REQUIRED ACTION >> Among the lines below, a stretch begins at the one with "控制和输出，暗器都是一个举足轻重的存在。本期攻略将带大家看" and ends at the one with "लिया जाता है।". Repeat that stretch exactly, ends included.

[Saved data entries]
=======

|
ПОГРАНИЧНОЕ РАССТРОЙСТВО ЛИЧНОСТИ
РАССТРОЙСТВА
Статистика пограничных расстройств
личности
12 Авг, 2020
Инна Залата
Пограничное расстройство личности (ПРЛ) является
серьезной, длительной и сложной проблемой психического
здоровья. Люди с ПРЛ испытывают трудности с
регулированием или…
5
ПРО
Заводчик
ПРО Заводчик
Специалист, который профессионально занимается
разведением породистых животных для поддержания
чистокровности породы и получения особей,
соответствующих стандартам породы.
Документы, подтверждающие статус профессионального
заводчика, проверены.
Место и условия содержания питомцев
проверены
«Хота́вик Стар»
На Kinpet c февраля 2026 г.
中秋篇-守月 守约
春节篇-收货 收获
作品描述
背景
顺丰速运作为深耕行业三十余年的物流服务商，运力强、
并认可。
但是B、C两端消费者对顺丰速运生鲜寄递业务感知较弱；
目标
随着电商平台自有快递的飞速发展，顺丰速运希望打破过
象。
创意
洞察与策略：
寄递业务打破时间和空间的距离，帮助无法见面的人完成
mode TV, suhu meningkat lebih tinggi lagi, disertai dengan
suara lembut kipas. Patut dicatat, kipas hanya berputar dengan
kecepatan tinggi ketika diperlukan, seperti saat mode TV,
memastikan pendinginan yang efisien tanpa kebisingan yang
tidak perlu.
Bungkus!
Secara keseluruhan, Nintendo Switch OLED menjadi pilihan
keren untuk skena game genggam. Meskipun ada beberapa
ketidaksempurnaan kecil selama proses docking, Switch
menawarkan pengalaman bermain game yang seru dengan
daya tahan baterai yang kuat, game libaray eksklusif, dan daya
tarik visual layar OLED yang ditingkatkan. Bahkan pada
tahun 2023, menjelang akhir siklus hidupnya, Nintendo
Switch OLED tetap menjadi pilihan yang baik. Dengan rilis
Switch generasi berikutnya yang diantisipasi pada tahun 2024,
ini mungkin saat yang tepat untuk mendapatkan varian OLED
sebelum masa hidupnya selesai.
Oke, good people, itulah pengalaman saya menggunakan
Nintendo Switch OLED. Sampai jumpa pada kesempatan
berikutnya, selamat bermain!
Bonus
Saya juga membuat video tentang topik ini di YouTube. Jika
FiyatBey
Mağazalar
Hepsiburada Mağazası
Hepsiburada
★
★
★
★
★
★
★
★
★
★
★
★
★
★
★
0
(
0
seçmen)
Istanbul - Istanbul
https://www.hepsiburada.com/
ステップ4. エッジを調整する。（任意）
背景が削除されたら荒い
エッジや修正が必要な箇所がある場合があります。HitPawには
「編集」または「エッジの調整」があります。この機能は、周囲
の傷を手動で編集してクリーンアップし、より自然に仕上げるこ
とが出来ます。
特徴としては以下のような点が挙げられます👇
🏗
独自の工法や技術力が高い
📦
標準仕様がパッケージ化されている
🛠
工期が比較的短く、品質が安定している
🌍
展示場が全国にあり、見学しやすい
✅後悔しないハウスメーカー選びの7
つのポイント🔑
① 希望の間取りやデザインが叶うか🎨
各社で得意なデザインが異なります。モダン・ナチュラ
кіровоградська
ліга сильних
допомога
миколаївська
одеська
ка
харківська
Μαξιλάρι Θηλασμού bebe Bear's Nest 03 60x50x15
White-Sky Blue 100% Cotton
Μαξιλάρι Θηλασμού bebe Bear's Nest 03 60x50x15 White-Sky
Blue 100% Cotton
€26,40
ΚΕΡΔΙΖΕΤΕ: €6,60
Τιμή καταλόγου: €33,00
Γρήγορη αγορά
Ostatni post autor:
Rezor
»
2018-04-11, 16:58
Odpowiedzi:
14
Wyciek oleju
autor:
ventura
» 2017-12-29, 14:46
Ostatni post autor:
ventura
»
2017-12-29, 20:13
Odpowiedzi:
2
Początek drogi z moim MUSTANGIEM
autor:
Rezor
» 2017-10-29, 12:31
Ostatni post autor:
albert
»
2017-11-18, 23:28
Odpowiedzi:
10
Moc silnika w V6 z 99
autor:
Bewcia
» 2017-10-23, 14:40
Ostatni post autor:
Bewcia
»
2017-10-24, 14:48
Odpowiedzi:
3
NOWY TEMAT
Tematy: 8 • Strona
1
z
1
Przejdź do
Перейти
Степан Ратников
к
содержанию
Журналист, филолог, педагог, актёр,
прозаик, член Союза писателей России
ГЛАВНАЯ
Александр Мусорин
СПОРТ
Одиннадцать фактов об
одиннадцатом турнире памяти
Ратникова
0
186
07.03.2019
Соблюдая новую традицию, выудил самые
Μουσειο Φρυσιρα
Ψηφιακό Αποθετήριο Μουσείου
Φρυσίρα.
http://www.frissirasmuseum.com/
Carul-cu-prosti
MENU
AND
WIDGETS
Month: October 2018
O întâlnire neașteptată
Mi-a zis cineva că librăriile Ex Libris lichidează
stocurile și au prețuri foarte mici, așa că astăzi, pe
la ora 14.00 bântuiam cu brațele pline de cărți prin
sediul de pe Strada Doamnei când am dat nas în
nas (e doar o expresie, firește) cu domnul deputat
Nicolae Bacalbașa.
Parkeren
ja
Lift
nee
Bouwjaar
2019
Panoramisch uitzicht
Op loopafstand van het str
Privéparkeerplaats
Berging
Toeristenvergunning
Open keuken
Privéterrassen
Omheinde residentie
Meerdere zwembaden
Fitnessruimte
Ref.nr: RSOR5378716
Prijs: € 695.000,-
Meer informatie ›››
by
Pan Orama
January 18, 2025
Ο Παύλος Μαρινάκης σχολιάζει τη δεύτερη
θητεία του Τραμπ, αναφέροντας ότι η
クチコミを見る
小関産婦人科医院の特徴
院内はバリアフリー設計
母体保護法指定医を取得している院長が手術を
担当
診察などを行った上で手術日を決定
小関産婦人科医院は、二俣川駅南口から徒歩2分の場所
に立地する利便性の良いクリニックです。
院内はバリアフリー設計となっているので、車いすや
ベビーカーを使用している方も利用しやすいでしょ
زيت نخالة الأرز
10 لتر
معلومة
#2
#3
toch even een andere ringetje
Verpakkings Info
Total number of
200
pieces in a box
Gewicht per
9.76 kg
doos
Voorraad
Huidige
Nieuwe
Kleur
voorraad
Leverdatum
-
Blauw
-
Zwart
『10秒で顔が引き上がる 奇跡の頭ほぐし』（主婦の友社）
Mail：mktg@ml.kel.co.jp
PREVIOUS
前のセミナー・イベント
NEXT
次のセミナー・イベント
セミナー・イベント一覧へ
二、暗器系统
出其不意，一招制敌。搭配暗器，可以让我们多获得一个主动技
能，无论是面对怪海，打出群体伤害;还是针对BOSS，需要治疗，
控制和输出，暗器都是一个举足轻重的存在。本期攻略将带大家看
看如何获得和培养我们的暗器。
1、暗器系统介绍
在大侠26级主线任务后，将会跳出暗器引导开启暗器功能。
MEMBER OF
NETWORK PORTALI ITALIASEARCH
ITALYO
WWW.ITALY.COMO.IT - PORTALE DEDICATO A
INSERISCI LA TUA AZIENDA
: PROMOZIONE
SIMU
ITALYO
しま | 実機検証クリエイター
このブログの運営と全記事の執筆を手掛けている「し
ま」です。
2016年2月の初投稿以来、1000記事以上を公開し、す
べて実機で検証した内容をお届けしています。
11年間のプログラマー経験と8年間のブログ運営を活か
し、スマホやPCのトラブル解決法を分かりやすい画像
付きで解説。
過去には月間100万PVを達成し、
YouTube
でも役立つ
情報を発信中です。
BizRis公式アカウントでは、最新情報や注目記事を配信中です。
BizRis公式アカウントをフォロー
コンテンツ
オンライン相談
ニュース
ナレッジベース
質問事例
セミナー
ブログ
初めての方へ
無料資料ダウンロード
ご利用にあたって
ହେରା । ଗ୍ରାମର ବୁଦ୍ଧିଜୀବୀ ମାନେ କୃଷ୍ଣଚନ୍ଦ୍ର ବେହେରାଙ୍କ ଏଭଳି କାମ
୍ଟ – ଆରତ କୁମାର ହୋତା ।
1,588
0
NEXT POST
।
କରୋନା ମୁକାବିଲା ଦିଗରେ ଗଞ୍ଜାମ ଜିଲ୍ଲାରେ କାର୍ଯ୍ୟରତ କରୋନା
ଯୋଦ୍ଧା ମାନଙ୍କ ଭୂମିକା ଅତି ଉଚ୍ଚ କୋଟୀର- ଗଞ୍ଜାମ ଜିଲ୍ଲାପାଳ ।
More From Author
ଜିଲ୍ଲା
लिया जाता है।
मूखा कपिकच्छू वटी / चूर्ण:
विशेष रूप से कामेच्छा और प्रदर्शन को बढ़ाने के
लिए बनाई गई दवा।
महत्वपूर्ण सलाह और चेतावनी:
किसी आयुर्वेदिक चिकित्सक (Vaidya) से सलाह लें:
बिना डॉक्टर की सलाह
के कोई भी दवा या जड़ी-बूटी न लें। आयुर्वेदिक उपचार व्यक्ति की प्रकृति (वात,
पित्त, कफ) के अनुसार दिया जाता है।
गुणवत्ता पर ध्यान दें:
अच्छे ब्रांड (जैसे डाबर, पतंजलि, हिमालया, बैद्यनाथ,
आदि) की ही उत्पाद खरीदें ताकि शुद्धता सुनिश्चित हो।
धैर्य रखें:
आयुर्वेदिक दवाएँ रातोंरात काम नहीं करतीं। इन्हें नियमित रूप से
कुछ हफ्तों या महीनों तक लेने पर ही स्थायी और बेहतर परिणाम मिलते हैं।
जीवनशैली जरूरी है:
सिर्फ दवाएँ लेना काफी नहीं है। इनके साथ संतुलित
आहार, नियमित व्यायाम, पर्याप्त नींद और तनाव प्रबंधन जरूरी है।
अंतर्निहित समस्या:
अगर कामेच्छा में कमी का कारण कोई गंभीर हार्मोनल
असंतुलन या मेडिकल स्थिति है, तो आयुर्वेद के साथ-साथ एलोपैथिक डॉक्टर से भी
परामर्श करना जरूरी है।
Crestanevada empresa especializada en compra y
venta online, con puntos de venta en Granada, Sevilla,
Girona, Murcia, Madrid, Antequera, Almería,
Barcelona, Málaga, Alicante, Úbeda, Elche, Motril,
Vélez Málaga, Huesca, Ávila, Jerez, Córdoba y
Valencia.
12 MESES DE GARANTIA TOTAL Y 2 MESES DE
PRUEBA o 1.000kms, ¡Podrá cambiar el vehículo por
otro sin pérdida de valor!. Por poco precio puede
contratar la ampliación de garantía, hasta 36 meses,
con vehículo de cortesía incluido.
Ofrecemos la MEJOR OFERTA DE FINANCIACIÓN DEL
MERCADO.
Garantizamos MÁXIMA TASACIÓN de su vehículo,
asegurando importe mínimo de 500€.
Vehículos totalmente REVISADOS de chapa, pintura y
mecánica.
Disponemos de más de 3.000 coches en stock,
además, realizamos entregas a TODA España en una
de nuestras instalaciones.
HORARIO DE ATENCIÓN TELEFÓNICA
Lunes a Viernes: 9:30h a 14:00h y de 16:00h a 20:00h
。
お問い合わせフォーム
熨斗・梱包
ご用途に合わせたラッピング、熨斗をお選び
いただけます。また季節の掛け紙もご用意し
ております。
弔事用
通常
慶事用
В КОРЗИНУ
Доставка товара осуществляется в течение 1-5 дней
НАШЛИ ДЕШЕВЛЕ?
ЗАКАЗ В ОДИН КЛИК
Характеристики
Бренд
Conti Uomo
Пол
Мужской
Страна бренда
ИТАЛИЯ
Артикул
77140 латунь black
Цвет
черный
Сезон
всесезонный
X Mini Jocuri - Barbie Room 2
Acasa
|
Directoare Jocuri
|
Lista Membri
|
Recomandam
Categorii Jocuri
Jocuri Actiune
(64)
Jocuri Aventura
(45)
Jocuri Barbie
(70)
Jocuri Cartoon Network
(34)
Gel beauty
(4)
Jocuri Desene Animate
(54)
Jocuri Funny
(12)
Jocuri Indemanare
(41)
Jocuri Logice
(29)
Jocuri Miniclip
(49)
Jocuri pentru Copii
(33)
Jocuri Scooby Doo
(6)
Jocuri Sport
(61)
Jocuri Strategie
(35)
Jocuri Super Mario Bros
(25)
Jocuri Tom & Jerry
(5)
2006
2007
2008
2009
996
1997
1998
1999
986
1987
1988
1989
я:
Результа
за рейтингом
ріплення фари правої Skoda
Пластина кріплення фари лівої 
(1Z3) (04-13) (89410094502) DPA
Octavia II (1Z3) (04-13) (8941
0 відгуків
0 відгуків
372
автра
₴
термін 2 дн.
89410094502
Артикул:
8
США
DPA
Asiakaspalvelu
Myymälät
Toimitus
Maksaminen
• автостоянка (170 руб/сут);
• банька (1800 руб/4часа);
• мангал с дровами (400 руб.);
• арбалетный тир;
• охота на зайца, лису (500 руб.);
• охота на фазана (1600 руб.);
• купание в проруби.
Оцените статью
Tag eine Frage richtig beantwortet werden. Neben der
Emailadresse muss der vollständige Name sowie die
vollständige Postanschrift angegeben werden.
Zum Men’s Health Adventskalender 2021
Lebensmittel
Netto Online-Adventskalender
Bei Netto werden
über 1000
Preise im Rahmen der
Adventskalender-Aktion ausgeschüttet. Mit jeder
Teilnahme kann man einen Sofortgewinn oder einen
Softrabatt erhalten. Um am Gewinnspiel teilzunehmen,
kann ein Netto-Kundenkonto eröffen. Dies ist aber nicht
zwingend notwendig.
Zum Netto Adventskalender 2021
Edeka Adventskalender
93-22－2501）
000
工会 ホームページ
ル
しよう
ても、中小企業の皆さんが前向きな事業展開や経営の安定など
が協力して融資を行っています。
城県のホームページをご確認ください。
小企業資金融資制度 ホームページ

=======

RESPONSE BOX >>
控制和输出，暗器都是一个举足轻重的存在。本期攻略将带大家看
看如何获得和培养我们的暗器。
1、暗器系统介绍
在大侠26级主线任务后，将会跳出暗器引导开启暗器功能。
MEMBER OF
NETWORK PORTALI ITALIASEARCH
ITALYO
WWW.ITALY.COMO.IT - PORTALE DEDICATO A
INSERISCI LA TUA AZIENDA
: PROMOZIONE
SIMU
ITALYO
しま | 実機検証クリエイター
このブログの運営と全記事の執筆を手掛けている「し
ま」です。
2016年2月の初投稿以来、1000記事以上を公開し、す
べて実機で検証した内容をお届けしています。
11年間のプログラマー経験と8年間のブログ運営を活か
し、スマホやPCのトラブル解決法を分かりやすい画像
付きで解説。
過去には月間100万PVを達成し、
YouTube
でも役立つ
情報を発信中です。
BizRis公式アカウントでは、最新情報や注目記事を配信中です。
BizRis公式アカウントをフォロー
コンテンツ
オンライン相談
ニュース
ナレッジベース
質問事例
セミナー
ブログ
初めての方へ
無料資料ダウンロード
ご利用にあたって
ହେରା । ଗ୍ରାମର ବୁଦ୍ଧିଜୀବୀ ମାନେ କୃଷ୍ଣଚନ୍ଦ୍ର ବେହେରାଙ୍କ ଏଭଳି କାମ
୍ଟ – ଆରତ କୁମାର ହୋତା ।
1,588
0
NEXT POST
।
କରୋନା ମୁକାବିଲା ଦିଗରେ ଗଞ୍ଜାମ ଜିଲ୍ଲାରେ କାର୍ଯ୍ୟରତ କରୋନା
ଯୋଦ୍ଧା ମାନଙ୍କ ଭୂମିକା ଅତି ଉଚ୍ଚ କୋଟୀର- ଗଞ୍ଜାମ ଜିଲ୍ଲାପାଳ ।
More From Author
ଜିଲ୍ଲା
लिया जाता है।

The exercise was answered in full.